Activity: All records must be quoted exactly. Omit the pictures.

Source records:
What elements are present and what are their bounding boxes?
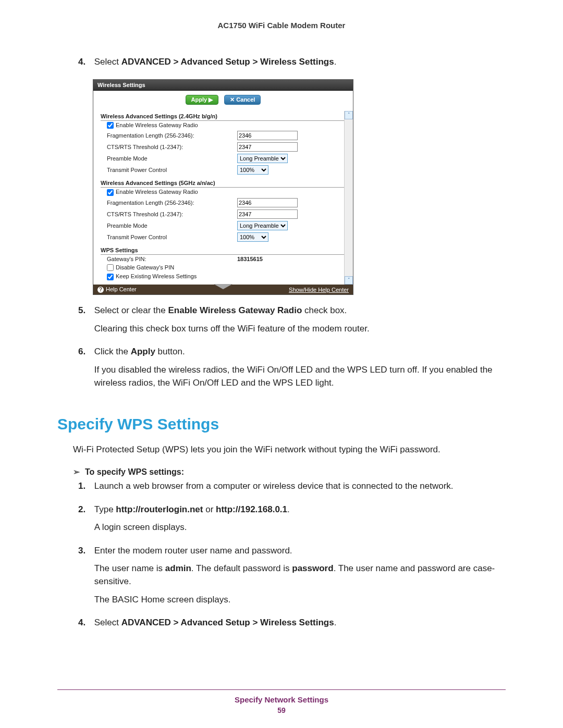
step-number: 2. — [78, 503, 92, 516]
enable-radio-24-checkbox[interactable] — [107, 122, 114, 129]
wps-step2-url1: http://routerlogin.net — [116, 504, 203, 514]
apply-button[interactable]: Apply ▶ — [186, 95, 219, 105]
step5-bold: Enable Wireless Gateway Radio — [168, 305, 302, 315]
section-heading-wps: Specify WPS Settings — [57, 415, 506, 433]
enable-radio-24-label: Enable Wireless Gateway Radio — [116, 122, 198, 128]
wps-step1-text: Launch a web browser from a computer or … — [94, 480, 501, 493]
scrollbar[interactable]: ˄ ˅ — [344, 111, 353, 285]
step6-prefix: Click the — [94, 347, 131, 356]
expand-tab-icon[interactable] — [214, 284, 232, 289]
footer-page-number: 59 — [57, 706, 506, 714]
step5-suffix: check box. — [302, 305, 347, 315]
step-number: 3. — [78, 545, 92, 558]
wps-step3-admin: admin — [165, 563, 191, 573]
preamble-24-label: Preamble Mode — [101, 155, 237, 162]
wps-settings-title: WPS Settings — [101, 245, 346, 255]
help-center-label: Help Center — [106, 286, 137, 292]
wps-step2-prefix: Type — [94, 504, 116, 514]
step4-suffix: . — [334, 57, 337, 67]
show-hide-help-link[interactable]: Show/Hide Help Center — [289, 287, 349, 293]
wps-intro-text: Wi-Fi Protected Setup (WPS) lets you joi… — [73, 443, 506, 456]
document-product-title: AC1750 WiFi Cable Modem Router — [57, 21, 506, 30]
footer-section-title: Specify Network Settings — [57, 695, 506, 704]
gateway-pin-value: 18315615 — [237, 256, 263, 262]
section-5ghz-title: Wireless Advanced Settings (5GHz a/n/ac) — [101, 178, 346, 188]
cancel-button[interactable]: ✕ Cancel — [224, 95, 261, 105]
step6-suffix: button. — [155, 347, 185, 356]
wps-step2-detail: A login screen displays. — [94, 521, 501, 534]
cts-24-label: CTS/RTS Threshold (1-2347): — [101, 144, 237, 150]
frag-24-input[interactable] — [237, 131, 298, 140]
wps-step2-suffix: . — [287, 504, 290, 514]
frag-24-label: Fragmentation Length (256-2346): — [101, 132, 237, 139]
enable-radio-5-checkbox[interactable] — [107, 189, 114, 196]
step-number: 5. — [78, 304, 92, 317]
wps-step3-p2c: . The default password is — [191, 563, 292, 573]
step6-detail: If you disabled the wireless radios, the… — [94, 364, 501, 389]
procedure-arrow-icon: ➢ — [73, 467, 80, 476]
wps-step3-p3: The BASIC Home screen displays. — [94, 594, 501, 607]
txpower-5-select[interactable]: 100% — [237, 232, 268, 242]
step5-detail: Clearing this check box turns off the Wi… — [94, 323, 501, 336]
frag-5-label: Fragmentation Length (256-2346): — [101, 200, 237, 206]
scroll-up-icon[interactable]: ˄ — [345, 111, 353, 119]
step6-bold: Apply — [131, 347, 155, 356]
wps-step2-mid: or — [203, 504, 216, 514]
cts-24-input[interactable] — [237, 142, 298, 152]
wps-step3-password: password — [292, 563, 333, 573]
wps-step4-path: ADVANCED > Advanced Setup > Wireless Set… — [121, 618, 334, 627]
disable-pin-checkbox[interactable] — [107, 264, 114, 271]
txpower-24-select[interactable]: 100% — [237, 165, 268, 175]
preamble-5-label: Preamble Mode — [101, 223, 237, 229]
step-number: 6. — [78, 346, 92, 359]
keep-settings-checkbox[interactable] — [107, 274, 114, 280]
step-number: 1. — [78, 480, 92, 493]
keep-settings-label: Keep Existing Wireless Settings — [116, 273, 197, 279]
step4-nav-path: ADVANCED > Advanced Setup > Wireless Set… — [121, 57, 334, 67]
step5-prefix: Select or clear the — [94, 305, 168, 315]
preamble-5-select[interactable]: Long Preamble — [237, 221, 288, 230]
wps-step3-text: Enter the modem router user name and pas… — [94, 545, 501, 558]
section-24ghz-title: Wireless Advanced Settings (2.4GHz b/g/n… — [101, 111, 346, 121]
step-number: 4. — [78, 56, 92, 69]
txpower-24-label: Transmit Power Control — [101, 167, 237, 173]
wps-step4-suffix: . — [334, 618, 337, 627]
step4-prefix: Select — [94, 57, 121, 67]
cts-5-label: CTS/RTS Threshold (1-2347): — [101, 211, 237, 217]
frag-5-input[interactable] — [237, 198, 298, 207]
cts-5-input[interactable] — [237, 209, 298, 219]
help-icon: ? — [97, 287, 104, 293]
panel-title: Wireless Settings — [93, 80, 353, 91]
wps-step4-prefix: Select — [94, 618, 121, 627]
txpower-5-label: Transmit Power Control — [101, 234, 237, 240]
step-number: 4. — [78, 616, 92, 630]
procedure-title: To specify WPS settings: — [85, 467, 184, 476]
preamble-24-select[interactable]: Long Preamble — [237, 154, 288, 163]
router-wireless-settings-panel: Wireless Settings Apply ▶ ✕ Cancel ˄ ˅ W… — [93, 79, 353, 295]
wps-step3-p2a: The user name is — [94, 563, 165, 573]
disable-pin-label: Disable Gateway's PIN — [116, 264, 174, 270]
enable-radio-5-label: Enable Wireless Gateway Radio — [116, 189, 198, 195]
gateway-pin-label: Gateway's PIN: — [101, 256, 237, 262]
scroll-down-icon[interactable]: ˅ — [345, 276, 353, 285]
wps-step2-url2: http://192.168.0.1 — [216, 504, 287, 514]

Problem solution:
What elements are present and what are their bounding boxes?
step-number: 2. — [78, 503, 92, 516]
enable-radio-24-checkbox[interactable] — [107, 122, 114, 129]
wps-step2-url1: http://routerlogin.net — [116, 504, 203, 514]
apply-button[interactable]: Apply ▶ — [186, 95, 219, 105]
step5-bold: Enable Wireless Gateway Radio — [168, 305, 302, 315]
section-heading-wps: Specify WPS Settings — [57, 415, 506, 433]
enable-radio-24-label: Enable Wireless Gateway Radio — [116, 122, 198, 128]
wps-step1-text: Launch a web browser from a computer or … — [94, 480, 501, 493]
scrollbar[interactable]: ˄ ˅ — [344, 111, 353, 285]
step6-prefix: Click the — [94, 347, 131, 356]
expand-tab-icon[interactable] — [214, 284, 232, 289]
footer-page-number: 59 — [57, 706, 506, 714]
step5-suffix: check box. — [302, 305, 347, 315]
step-number: 3. — [78, 545, 92, 558]
wps-step3-admin: admin — [165, 563, 191, 573]
preamble-24-label: Preamble Mode — [101, 155, 237, 162]
wps-settings-title: WPS Settings — [101, 245, 346, 255]
help-center-label: Help Center — [106, 286, 137, 292]
wps-step2-prefix: Type — [94, 504, 116, 514]
step4-suffix: . — [334, 57, 337, 67]
show-hide-help-link[interactable]: Show/Hide Help Center — [289, 287, 349, 293]
wps-intro-text: Wi-Fi Protected Setup (WPS) lets you joi… — [73, 443, 506, 456]
document-product-title: AC1750 WiFi Cable Modem Router — [57, 21, 506, 30]
footer-section-title: Specify Network Settings — [57, 695, 506, 704]
gateway-pin-value: 18315615 — [237, 256, 263, 262]
section-5ghz-title: Wireless Advanced Settings (5GHz a/n/ac) — [101, 178, 346, 188]
cancel-button[interactable]: ✕ Cancel — [224, 95, 261, 105]
step6-suffix: button. — [155, 347, 185, 356]
wps-step2-detail: A login screen displays. — [94, 521, 501, 534]
cts-24-label: CTS/RTS Threshold (1-2347): — [101, 144, 237, 150]
frag-24-input[interactable] — [237, 131, 298, 140]
wps-step2-suffix: . — [287, 504, 290, 514]
frag-24-label: Fragmentation Length (256-2346): — [101, 132, 237, 139]
enable-radio-5-checkbox[interactable] — [107, 189, 114, 196]
step-number: 5. — [78, 304, 92, 317]
wps-step3-p2c: . The default password is — [191, 563, 292, 573]
step6-detail: If you disabled the wireless radios, the… — [94, 364, 501, 389]
procedure-arrow-icon: ➢ — [73, 467, 80, 476]
wps-step3-p3: The BASIC Home screen displays. — [94, 594, 501, 607]
txpower-5-select[interactable]: 100% — [237, 232, 268, 242]
step5-detail: Clearing this check box turns off the Wi… — [94, 323, 501, 336]
frag-5-label: Fragmentation Length (256-2346): — [101, 200, 237, 206]
scroll-up-icon[interactable]: ˄ — [345, 111, 353, 119]
step6-bold: Apply — [131, 347, 155, 356]
wps-step2-mid: or — [203, 504, 216, 514]
cts-24-input[interactable] — [237, 142, 298, 152]
wps-step3-password: password — [292, 563, 333, 573]
wps-step4-path: ADVANCED > Advanced Setup > Wireless Set… — [121, 618, 334, 627]
disable-pin-checkbox[interactable] — [107, 264, 114, 271]
txpower-24-select[interactable]: 100% — [237, 165, 268, 175]
preamble-5-label: Preamble Mode — [101, 223, 237, 229]
step-number: 6. — [78, 346, 92, 359]
keep-settings-checkbox[interactable] — [107, 274, 114, 280]
step-number: 1. — [78, 480, 92, 493]
keep-settings-label: Keep Existing Wireless Settings — [116, 273, 197, 279]
step4-nav-path: ADVANCED > Advanced Setup > Wireless Set… — [121, 57, 334, 67]
step5-prefix: Select or clear the — [94, 305, 168, 315]
preamble-5-select[interactable]: Long Preamble — [237, 221, 288, 230]
wps-step3-text: Enter the modem router user name and pas… — [94, 545, 501, 558]
section-24ghz-title: Wireless Advanced Settings (2.4GHz b/g/n… — [101, 111, 346, 121]
step-number: 4. — [78, 56, 92, 69]
txpower-24-label: Transmit Power Control — [101, 167, 237, 173]
wps-step4-suffix: . — [334, 618, 337, 627]
step4-prefix: Select — [94, 57, 121, 67]
cts-5-label: CTS/RTS Threshold (1-2347): — [101, 211, 237, 217]
frag-5-input[interactable] — [237, 198, 298, 207]
cts-5-input[interactable] — [237, 209, 298, 219]
help-icon: ? — [97, 287, 104, 293]
panel-title: Wireless Settings — [93, 80, 353, 91]
wps-step4-prefix: Select — [94, 618, 121, 627]
txpower-5-label: Transmit Power Control — [101, 234, 237, 240]
step-number: 4. — [78, 616, 92, 630]
procedure-title: To specify WPS settings: — [85, 467, 184, 476]
preamble-24-select[interactable]: Long Preamble — [237, 154, 288, 163]
router-wireless-settings-panel: Wireless Settings Apply ▶ ✕ Cancel ˄ ˅ W… — [93, 79, 353, 295]
wps-step3-p2a: The user name is — [94, 563, 165, 573]
disable-pin-label: Disable Gateway's PIN — [116, 264, 174, 270]
enable-radio-5-label: Enable Wireless Gateway Radio — [116, 189, 198, 195]
gateway-pin-label: Gateway's PIN: — [101, 256, 237, 262]
scroll-down-icon[interactable]: ˅ — [345, 276, 353, 285]
wps-step2-url2: http://192.168.0.1 — [216, 504, 287, 514]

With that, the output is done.